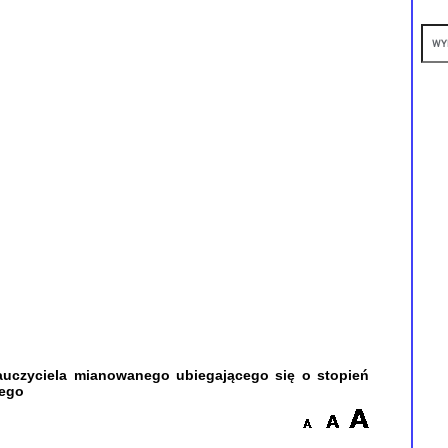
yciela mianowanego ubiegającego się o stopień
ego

-*-*-

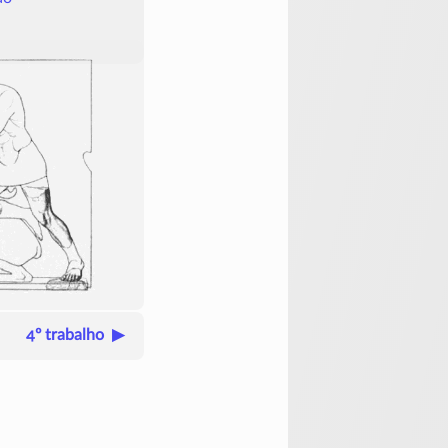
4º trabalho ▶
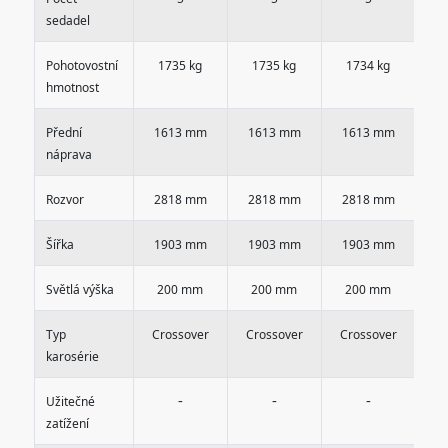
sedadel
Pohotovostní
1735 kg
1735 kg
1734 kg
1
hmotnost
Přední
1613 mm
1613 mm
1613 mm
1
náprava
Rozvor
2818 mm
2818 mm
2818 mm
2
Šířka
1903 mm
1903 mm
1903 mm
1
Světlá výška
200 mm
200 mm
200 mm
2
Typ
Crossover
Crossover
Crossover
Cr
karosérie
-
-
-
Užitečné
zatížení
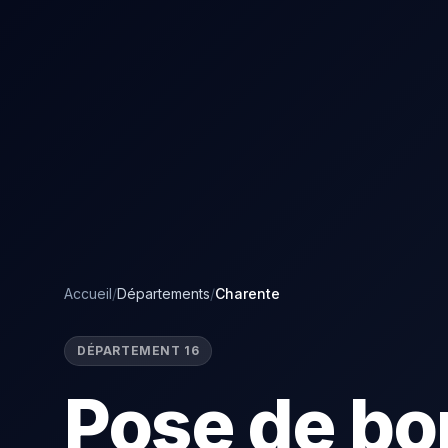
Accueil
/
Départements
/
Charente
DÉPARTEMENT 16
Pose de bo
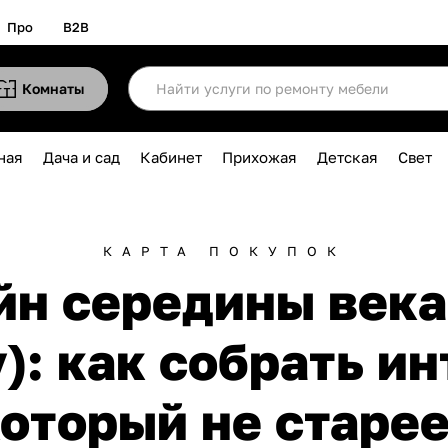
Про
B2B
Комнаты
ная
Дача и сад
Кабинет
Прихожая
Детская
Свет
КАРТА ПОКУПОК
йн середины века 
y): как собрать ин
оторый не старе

-*-*-

- WHAT YOU HAVE TO DO
Taking the material above, give again exactly the lines from the one holding "Départements" through the one holding "оторый не старе", with both ends and without pictures.

- ANSWER
Départements
/
Charente
DÉPARTEMENT 16
Pose de bo
Про
B2B
Комнаты
ная
Дача и сад
Кабинет
Прихожая
Детская
Свет
КАРТА ПОКУПОК
йн середины века 
y): как собрать ин
оторый не старе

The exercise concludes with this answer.